There are things Common has infamously rapped about that he rejects now as personal philosophy. On 2005’s ‘Real People’, he dismissed interracial relationships (“Black men walking wit white girls on they arms/ I be mad at em--as if I know they moms.”); and criticized the idea of gay rappers on 2000s "Nag Champa (Afrodisiac For The World)": "It's rumors of gay emcees, just don't come around me with it/You still rockin' hickies, don't let me find out he did it."
“Where I grew up it’s very segregated and being a figure in the Black community you do have a lot of responsibility," he said in a 2019 interview with NME. "You can only speak from what you’ve experienced and knowing what your community holds you to. But at a certain point, you also start to see the world and experience new things and you see that the world is bigger than just the segregated parts of Chicago."
“Some of the things I thought I had to be as a Black person, or had to be as a man, I later recognized I needed to unlearn some of that stuff.”
He's now an Oscar and Grammy Award-winning icon.

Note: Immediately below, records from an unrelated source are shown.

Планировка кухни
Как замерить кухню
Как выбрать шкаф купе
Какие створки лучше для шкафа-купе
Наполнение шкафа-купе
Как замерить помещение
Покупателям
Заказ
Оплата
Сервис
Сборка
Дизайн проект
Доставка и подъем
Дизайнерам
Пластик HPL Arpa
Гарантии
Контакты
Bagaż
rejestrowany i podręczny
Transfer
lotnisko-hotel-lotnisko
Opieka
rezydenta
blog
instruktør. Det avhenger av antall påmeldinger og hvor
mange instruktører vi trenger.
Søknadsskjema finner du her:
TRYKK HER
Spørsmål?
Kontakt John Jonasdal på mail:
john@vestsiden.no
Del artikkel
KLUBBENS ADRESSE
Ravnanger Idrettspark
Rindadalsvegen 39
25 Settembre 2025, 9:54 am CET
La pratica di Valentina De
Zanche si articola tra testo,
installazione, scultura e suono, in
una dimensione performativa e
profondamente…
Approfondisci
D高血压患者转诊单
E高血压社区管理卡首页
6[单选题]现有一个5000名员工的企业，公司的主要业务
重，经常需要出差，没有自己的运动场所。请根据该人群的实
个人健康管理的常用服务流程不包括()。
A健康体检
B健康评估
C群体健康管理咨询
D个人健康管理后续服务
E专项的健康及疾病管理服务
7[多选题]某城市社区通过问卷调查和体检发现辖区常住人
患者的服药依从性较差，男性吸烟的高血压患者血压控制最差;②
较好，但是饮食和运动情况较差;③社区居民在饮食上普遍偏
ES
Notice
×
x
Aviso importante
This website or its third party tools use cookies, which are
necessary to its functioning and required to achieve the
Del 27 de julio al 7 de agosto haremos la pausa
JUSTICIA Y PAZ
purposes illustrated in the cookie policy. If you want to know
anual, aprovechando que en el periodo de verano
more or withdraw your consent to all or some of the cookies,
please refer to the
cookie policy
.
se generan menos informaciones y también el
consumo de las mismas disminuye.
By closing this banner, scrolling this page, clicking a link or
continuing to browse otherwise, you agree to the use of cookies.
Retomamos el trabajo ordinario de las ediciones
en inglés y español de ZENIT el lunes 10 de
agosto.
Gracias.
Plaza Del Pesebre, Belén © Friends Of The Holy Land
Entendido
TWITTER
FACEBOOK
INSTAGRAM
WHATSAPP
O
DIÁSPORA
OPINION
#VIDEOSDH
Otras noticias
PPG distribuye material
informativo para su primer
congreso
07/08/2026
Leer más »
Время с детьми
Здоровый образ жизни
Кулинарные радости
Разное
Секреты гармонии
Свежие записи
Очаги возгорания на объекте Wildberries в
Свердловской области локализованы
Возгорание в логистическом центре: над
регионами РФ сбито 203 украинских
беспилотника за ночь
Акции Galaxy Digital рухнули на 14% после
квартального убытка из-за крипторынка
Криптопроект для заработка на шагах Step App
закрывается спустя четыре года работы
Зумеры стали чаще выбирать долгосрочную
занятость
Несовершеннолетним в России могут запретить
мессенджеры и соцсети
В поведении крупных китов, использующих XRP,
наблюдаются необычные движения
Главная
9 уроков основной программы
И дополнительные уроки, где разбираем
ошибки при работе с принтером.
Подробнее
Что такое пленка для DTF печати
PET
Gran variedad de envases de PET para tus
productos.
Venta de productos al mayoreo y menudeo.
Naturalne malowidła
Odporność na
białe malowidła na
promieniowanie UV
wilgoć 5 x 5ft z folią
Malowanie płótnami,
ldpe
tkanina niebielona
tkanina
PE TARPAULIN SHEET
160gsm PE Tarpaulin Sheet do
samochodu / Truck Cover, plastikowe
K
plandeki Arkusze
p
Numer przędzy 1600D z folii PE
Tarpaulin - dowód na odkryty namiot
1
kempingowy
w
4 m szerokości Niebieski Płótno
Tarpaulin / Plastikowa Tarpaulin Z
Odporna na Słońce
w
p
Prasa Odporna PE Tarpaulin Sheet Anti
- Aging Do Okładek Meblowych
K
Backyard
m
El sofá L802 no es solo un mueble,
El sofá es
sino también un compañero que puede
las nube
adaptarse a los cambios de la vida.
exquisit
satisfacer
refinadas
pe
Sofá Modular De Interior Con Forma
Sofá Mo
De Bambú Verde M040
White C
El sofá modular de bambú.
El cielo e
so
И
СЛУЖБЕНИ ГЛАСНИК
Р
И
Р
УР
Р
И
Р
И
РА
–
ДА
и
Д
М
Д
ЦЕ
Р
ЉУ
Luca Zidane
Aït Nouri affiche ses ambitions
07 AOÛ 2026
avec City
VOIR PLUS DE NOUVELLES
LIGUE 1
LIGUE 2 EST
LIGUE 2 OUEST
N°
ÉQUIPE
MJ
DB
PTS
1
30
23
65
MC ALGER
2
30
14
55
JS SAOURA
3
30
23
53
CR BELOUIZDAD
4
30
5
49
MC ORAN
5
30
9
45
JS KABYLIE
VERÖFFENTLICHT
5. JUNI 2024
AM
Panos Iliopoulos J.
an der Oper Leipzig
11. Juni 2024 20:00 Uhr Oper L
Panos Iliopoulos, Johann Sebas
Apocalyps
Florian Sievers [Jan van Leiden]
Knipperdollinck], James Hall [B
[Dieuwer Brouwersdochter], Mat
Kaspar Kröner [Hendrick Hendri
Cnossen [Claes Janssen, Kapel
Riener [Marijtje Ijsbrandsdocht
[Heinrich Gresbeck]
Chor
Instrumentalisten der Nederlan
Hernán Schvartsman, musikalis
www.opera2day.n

In many ways, Common's career is parallel to Hip-Hop's journey over the past 30 years. From the hardscrabble underdog of the early 1990s, to the maturing craftsman post Y2K; from the crossover superstar that took Hollywood, to the revered elder statesman that crosses all demographic bounds. Common Sense has continued to grow, as a man and as an artist. His two-part Beautiful Revolution series is the latest example of the creative he's become. Hip-Hop is no longer simply a young man's game, and it doesn't need to be. We should all be so fortunate as to continue doing what we love into our fifties.